Jak poinformował prezes klubu, Krzysztof Świercz, frekwencja na treningach waha się od 10 do 16 osób. Beniaminek trenuje w hali w Dłutowie (we wtorki) i na oświetlonym gminnym stadionie im. Eugeniusza Frankowskiego (w czwartki).

Oświeltenie zostało założone i wypróbowane jeszcze w starym roku. W Dłutowie też kibice mają komfort oglądania meczu bez nerwowego spoglądania na zegarki, czy telefony: na budynku klubowym jest zamontowana tablica wyników ze stoperem odmierzającym czas. To jeden z niewielu obiektów w okręgu, mający takie wyposażenie.

W środy są zajęcia biegowe.

Trener Piotr Urbaniak nie mógł liczyć na młodzieżowca Wojciecha Kucharskiego i Mateusza Pietrasa, którzy byli testowani w innych klubach. Ten pierwszy już wrócił do GLKS, drugi ma się pojawić niebawem.

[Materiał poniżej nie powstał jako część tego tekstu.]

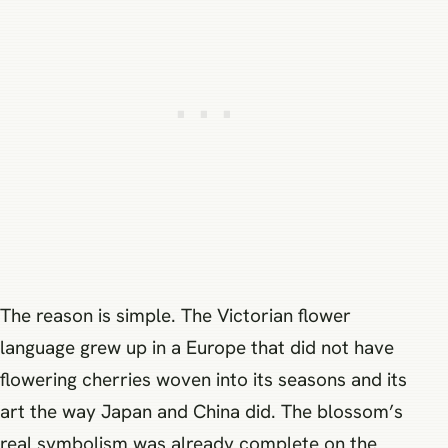
The reason is simple. The Victorian flower
language grew up in a Europe that did not have
flowering cherries woven into its seasons and its
art the way Japan and China did. The blossom’s
real symbolism was already complete on the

Na razie nikt nowy nie przyszedł, ale szkoleniowiec liczy, że wkrótce wrócą do pełni sił doświadczeni rekonwalescenci: Adam Skiba, Kamil Stelmach i Wojciech Golik.

- Zaczniemy od sparingu z rezerwami ŁKS 8 lutego na boisku przy ulicy Minerskiej – informuje prezes GLKS. - Poza tym zaplanowane są mecze z m.in.: Tęczą Brodnia, Iskrą Dobroń i GKS Sędziejowice.